§ **TASK ITEM**: Within the lines below, find those that hold the string "healthcare" and copy each one.

§ **RECORDS SUPPLIED**:
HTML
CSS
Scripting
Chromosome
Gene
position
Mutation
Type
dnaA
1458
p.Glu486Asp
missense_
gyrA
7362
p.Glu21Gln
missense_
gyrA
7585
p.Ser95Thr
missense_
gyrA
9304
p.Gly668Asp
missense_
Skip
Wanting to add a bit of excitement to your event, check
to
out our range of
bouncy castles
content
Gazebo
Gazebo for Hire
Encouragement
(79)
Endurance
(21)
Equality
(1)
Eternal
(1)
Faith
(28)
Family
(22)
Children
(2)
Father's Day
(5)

--

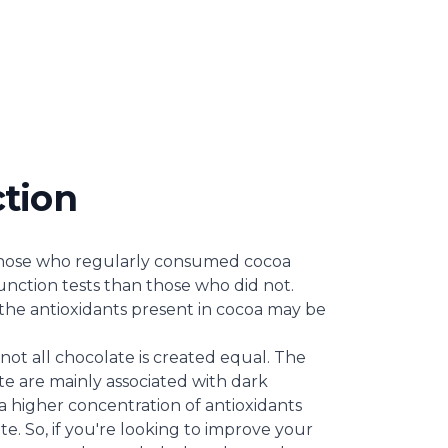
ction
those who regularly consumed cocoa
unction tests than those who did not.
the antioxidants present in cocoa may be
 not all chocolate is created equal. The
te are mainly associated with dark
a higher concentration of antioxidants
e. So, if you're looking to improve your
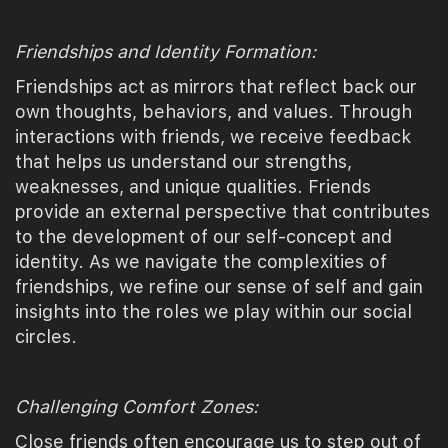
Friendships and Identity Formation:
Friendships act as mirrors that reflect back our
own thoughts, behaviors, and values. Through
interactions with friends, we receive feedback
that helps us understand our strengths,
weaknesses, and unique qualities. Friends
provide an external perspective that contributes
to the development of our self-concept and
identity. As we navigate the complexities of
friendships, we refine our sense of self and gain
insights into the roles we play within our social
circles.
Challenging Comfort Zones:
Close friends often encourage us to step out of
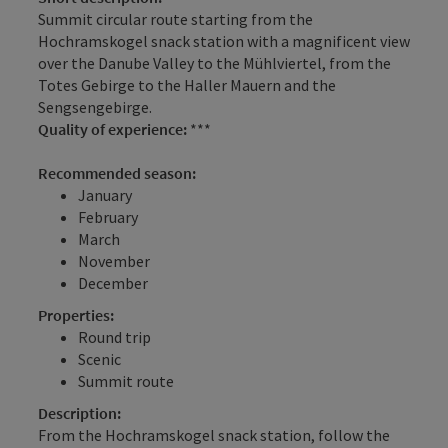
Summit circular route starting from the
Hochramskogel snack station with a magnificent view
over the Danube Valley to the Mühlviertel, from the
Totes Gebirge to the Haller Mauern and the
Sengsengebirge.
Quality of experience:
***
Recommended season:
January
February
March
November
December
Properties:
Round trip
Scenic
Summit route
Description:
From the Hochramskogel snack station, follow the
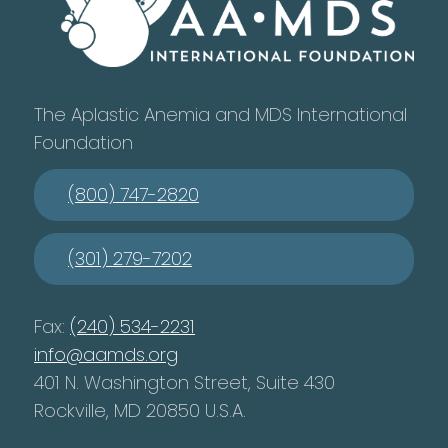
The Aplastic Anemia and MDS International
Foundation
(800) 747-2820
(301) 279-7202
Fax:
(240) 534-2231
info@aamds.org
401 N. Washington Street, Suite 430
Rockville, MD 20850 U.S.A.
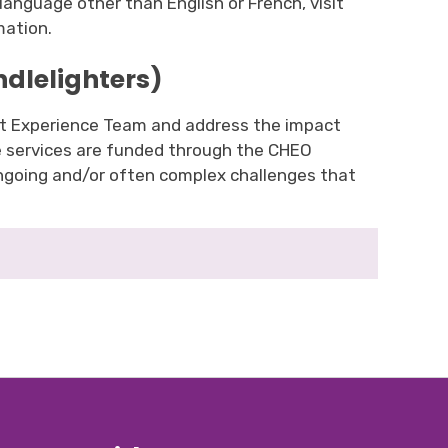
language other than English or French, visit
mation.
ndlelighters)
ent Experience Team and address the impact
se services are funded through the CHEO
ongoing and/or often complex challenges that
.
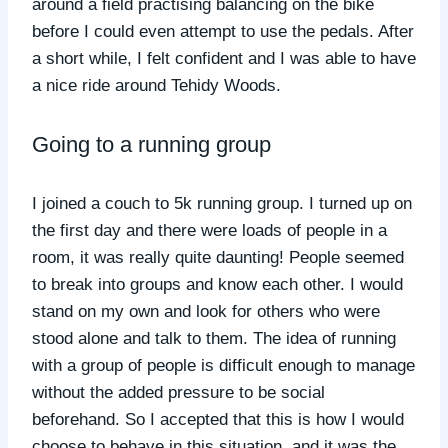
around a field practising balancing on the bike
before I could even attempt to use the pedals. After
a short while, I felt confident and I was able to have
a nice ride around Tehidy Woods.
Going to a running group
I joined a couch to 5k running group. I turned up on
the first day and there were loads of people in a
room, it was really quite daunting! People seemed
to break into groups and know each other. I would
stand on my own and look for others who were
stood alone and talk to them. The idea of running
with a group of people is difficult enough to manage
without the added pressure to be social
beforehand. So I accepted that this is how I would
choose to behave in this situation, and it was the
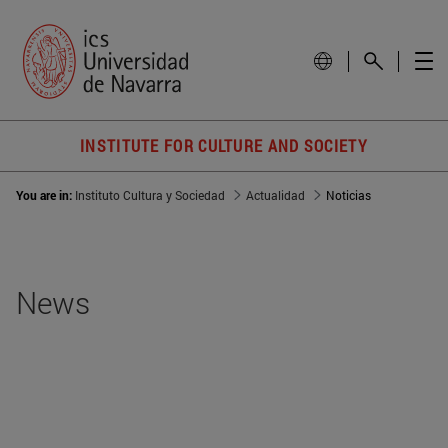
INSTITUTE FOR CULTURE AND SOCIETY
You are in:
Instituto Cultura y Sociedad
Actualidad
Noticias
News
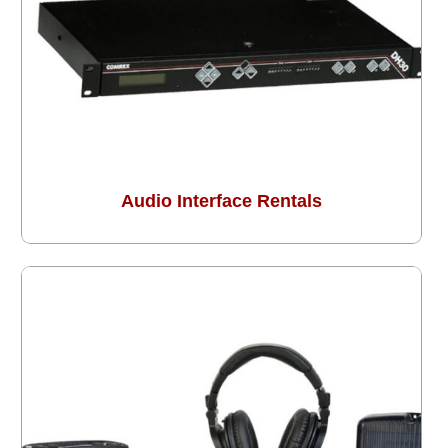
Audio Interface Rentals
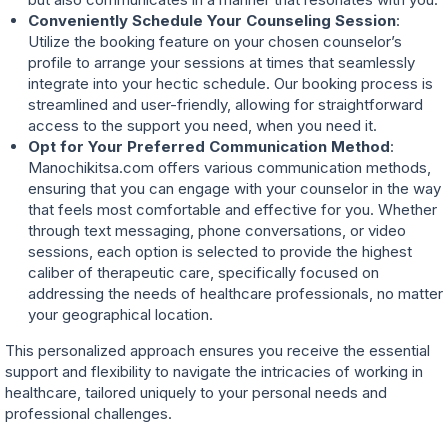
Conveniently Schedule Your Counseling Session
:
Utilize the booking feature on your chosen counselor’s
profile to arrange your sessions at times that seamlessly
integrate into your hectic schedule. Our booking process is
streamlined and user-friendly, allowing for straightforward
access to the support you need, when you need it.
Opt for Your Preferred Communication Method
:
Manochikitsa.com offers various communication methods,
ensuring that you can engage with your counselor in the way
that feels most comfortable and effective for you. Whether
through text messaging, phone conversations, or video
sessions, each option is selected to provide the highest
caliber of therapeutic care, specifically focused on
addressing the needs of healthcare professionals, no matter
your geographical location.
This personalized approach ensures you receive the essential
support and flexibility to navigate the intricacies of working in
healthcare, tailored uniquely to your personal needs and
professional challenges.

§ **ANSWER TO THIS EXERCISE**:
addressing the needs of healthcare professionals, no matter
healthcare, tailored uniquely to your personal needs and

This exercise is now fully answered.